-- Your goal --
What is needed is an exact copy of the lines in the listing below, from the one with "价格优惠： 克林霉素磷酸酯杂质，替诺福韦杂质，舒更葡糖钠，依鲁替尼杂质，奥贝" up to and including the one with "质，托匹司他杂质，乐伐替尼杂质，奥拉帕尼杂质，阿维巴坦杂质，奥美拉唑杂质，普", with no other lines.

-- Dataset records --

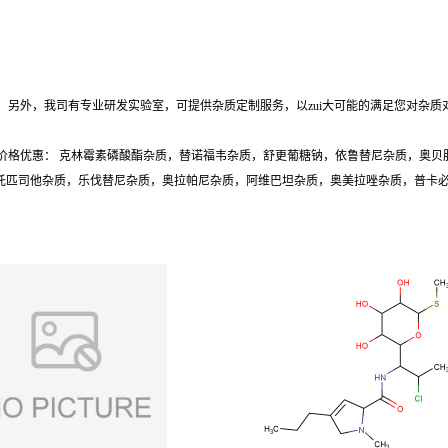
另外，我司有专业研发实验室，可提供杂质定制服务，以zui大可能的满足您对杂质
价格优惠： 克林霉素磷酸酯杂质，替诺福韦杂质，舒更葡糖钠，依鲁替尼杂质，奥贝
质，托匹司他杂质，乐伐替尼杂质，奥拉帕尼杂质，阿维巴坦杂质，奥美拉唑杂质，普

* * *

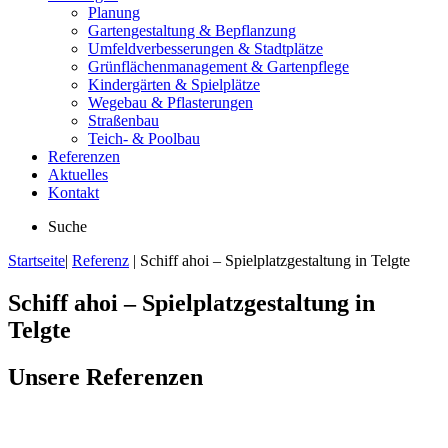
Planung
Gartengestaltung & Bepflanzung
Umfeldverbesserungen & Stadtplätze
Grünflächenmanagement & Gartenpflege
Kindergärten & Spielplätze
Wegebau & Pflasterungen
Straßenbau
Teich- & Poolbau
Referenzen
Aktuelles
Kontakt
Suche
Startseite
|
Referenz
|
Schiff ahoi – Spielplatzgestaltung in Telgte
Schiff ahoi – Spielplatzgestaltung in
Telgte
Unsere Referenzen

-- Exercise solution --
价格优惠： 克林霉素磷酸酯杂质，替诺福韦杂质，舒更葡糖钠，依鲁替尼杂质，奥贝
质，托匹司他杂质，乐伐替尼杂质，奥拉帕尼杂质，阿维巴坦杂质，奥美拉唑杂质，普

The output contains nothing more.